Based on the numbers, Kyle Woestman is Vanderbilt’s best defensive lineman when it comes to getting to the quarterback.
The junior defensive end credits improvement — his own and that of his teammates — for his success.
“As my ability has risen so has that of all the defensive linemen around me,” he said. “I think that’s the biggest part to my success. … If I was just there affecting the pocket, [the quarterback] still would have someplace to scramble. Instead, I have three other guys on the line with me that kind of force him into my hands.
“So I kind of get lucky sometimes.”
Woestman had six sacks last season, which was second on the team to linebacker Chase Garnham. All of them came in the final seven games. Before his first, against Auburn, he played 18 games without one.
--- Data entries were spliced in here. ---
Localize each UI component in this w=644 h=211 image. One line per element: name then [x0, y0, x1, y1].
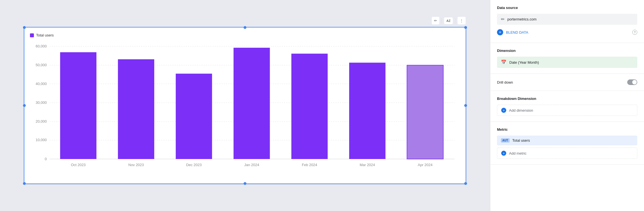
svg-text:45,470: 45,470 — [188, 68, 200, 73]
sort-button[interactable]: AZ — [444, 17, 453, 24]
bar-oct-2023[interactable] — [60, 52, 97, 159]
metric-name: Total users — [512, 138, 530, 143]
legend-label: Total users — [36, 33, 54, 37]
right-panel: Data source ✏ portermetrics.com + BLEND … — [490, 0, 644, 211]
drill-down-label: Drill down — [497, 80, 513, 84]
svg-text:Oct 2023: Oct 2023 — [71, 163, 86, 167]
bar-apr-2024[interactable] — [407, 65, 443, 159]
legend-color-swatch — [30, 33, 34, 37]
svg-text:Mar 2024: Mar 2024 — [360, 163, 375, 167]
svg-text:Feb 2024: Feb 2024 — [302, 163, 317, 167]
svg-text:20,000: 20,000 — [36, 119, 47, 123]
resize-handle-top-right[interactable] — [464, 26, 467, 29]
sort-icon: AZ — [446, 19, 451, 22]
bar-chart-svg: 60,000 50,000 40,000 30,000 20,000 10,00… — [30, 41, 460, 176]
dimension-label: Date (Year Month) — [509, 60, 539, 65]
svg-text:Jan 2024: Jan 2024 — [244, 163, 259, 167]
more-icon: ⋮ — [460, 19, 463, 23]
drill-down-section: Drill down — [490, 74, 644, 91]
aut-badge: AUT — [501, 138, 510, 143]
svg-text:Apr 2024: Apr 2024 — [418, 163, 433, 167]
add-dimension-button[interactable]: + Add dimension — [497, 105, 637, 116]
question-mark: ? — [634, 31, 636, 34]
toolbar-divider — [442, 18, 442, 24]
metric-title: Metric — [497, 127, 637, 132]
metric-section: Metric AUT Total users + Add metric — [490, 122, 644, 165]
help-icon[interactable]: ? — [632, 30, 637, 35]
resize-handle-bottom-center[interactable] — [244, 182, 246, 185]
bar-feb-2024[interactable] — [291, 54, 328, 159]
svg-text:0: 0 — [45, 157, 47, 161]
blend-data-row: + BLEND DATA ? — [497, 27, 637, 37]
svg-text:60,000: 60,000 — [36, 44, 47, 48]
calendar-icon: 📅 — [501, 59, 507, 65]
svg-text:56,039: 56,039 — [304, 49, 315, 53]
resize-handle-top-left[interactable] — [23, 26, 26, 29]
resize-handle-bottom-left[interactable] — [23, 182, 26, 185]
toolbar-divider-2 — [455, 18, 455, 24]
data-source-name: portermetrics.com — [507, 17, 633, 21]
blend-data-label[interactable]: BLEND DATA — [506, 30, 528, 35]
svg-text:40,000: 40,000 — [36, 82, 47, 86]
svg-text:30,000: 30,000 — [36, 100, 47, 105]
metric-item[interactable]: AUT Total users — [497, 136, 637, 145]
svg-text:Nov 2023: Nov 2023 — [128, 163, 144, 167]
drill-down-toggle[interactable] — [627, 79, 637, 85]
add-metric-plus-icon: + — [501, 151, 506, 156]
svg-text:53,043: 53,043 — [130, 54, 142, 58]
resize-handle-mid-right[interactable] — [464, 104, 467, 107]
data-source-section: Data source ✏ portermetrics.com + BLEND … — [490, 0, 644, 43]
edit-button[interactable]: ✏ — [432, 17, 439, 24]
svg-text:50,000: 50,000 — [36, 63, 47, 67]
pencil-icon: ✏ — [501, 17, 505, 22]
bar-dec-2023[interactable] — [176, 74, 212, 159]
add-metric-button[interactable]: + Add metric — [497, 148, 637, 159]
svg-text:59,244: 59,244 — [246, 43, 257, 47]
add-dimension-label: Add dimension — [509, 108, 533, 113]
bar-nov-2023[interactable] — [118, 59, 154, 159]
add-metric-label: Add metric — [509, 151, 526, 155]
svg-text:49,902: 49,902 — [420, 60, 431, 64]
breakdown-section: Breakdown Dimension + Add dimension — [490, 91, 644, 122]
svg-text:Dec 2023: Dec 2023 — [186, 163, 202, 167]
drill-down-row: Drill down — [497, 79, 637, 85]
pencil-icon: ✏ — [434, 19, 437, 23]
dimension-section: Dimension 📅 Date (Year Month) — [490, 43, 644, 74]
chart-toolbar: ✏ AZ ⋮ — [432, 17, 466, 24]
chart-svg-wrapper: 60,000 50,000 40,000 30,000 20,000 10,00… — [30, 41, 460, 176]
resize-handle-bottom-right[interactable] — [464, 182, 467, 185]
bar-mar-2024[interactable] — [349, 63, 386, 159]
data-source-row[interactable]: ✏ portermetrics.com — [497, 14, 637, 25]
resize-handle-mid-left[interactable] — [23, 104, 26, 107]
svg-text:10,000: 10,000 — [36, 138, 47, 142]
svg-text:51,317: 51,317 — [362, 58, 373, 62]
dimension-item[interactable]: 📅 Date (Year Month) — [497, 57, 637, 68]
blend-data-plus-button[interactable]: + — [497, 29, 503, 35]
chart-container[interactable]: ✏ AZ ⋮ Total users 6 — [24, 27, 466, 184]
svg-text:56,808: 56,808 — [73, 47, 84, 51]
bar-jan-2024[interactable] — [234, 48, 270, 159]
breakdown-title: Breakdown Dimension — [497, 97, 637, 101]
chart-area: ✏ AZ ⋮ Total users 6 — [0, 0, 490, 211]
data-source-title: Data source — [497, 6, 637, 10]
chart-legend: Total users — [30, 33, 460, 37]
dimension-title: Dimension — [497, 49, 637, 53]
add-dimension-plus-icon: + — [501, 108, 506, 113]
resize-handle-top-center[interactable] — [244, 26, 246, 29]
more-options-button[interactable]: ⋮ — [458, 17, 466, 24]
Then he had two of the Commodores’ four in last Thursday’s season-opening loss to Ole Miss. The only other SEC player with more than one in the opening weekend of play was Arkansas defensive end Trey Flowers.
“This game I got two sacks but if you watch the film, one of them Vince Taylor, who was a first-time starter as well, had unbelievable pocket presence, kind of forcing [quarterback] Bo Wallace not having much room to scramble,” Woestman said. “So I was able to nab him there in the pocket.
“On the other one, we had our ‘wild’ package in with our four defensive ends and Walker [May] and Steve [Weatherly] did a great job of collapsing the pocket with the tackles, and I was [playing defensive tackle] and managed to wiggle my way around and make a play.”
Whatever the reason, Woestman now has four sacks in his last two games (he had two in the Music City Bowl victory against North Carolina State) and eight in the last eight contests.
If things get much better, he could become the first Vanderbilt player since Alan Young in 1993 to reach double figures in a season.
“I would say a lot of it has to do with confidence,” Woestman said. “It’s confidence in my playing ability and in the people next to me.
“It’s definitely been a big confidence factor. That’s been kind of the biggest change – our talent level and our ability to disrupt the pocket and make the quarterback feel under duress. And then just sack him.”